Mark D. Pesce | |
Birth Date: | 8 December 1962 |
Birth Place: | Everett, Massachusetts, United States |
Nationality: | American Australian |
Known For: | co-inventor of VRML |
Occupation: | author, researcher, engineer, futurist and teacher |
Mark D. Pesce (; born 1962) is an American-Australian author, researcher, engineer, futurist and teacher.
Pesce was born in Everett, Massachusetts in 1962. In September 1980, Pesce attended Massachusetts Institute of Technology (MIT) for a Bachelor of Science degree, but left in June 1982 to pursue opportunities in the newly emerging high-tech industry. He worked as an engineer for the next few years, developing prototype firmware and software for SecurID cards.
In 1988, Pesce joined Shiva Corporation, which pioneered and popularized dial-up networking. Pesce's role in the company was to develop user interfaces, and his research extended into virtual reality.[1]
In 1991, Pesce founded the Ono-Sendai Corporation, named after a fictitious company in the William Gibson novel Neuromancer.[2] Ono-Sendai was a first-generation virtual reality startup, chartered to create inexpensive, home-based networked VR systems. The company developed a key technology, which earned Pesce his first patent for a "Sourceless Orientation Sensor" that tracks the motion of persons in virtual environments. Sega Corporation of America would use the technology on the design of the Sega VR, a consumer head-mounted display (HMD).
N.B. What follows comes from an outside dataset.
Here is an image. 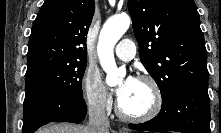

In 1993, Apple hired Pesce as a consulting engineer to develop interfaces between Apple and IBM networking products.[3] In early 1994, while in San Francisco, Pesce, with software engineers Tony Parisi and Gavin Bell, spearheaded an effort to standardize 3D on the Web, and formed VRML Architecture Group (VAG), under the leadership of Pesce.[4] The purpose of VRML was to allow for the creation of 3D environments within the World Wide Web, accessible through a web browser. Working in conjunction with such corporations as Microsoft, Netscape, Silicon Graphics, Sun Microsystems and Sony, Pesce convinced the industry to accept the new protocol as a standard for desktop virtual reality.[5] This development spring-boarded Pesce into a career which has included extensive writings for both the popular and scientific press, teaching and lecturing at universities, conferences, performances, presentations, and film appearances.
In 2003, Pesce moved to Australia, where he continues to live, and became an Australian citizen on 4 February 2011.[6] He is an Honorary Lecturer at the University of Sydney and was a judge on The New Inventors, a nationally televised program in Australia.
In 2006, Pesce founded FutureSt, a Sydney consultancy, serving as an advisory to analytics firm PeopleBrowsr, and The Serval Project.[7]
In 2008, Pesce began writing an online column for the Australian Broadcasting Corporation's The Drum Opinion.[8]
More recently Pesce has been designing and coding Plexus,[9] a Web 2.0 address book and social networking tool, and is writing his next book, The Next Billion Seconds.[10] His current major project, however, is Light MooresCloud,[11] an ambient device of 52-LEDs which is a lamp with a LAMP-stack;[12] the trademark pays homage to the inexpensive ubiquitous computing engendered by Moore's Law. Inspired by the GPIO of a borrowed Raspberry Pi, which he realized allowed web users anywhere on the planet to turn an LED on or off on his machine from their browsers, MooresCloud was brought from concept to prototype by a team in eight weeks.[13] Highly configurable, the device has been touted as "illumination as a service".[14]
From January 2004 through January 2006, Pesce was the senior lecturer in Emerging Media and Interactive Design at the Australian Film Television and Radio School (AFTRS) in Sydney, Australia. He now holds an Honorary Appointment at the University of Sydney and has shared some of his lectures online.[15]
Pesce began his teaching career in 1996 as a VRML instructor at both the University of California at Santa Cruz and San Francisco State University, where he would later create the school's certificate program in the 3-D Arts. In 1998, Pesce was asked to join the faculty of the University of Southern California, as the founding chair of the Graduate Program in Interactive Media at the USC School of Cinema-Television.[16]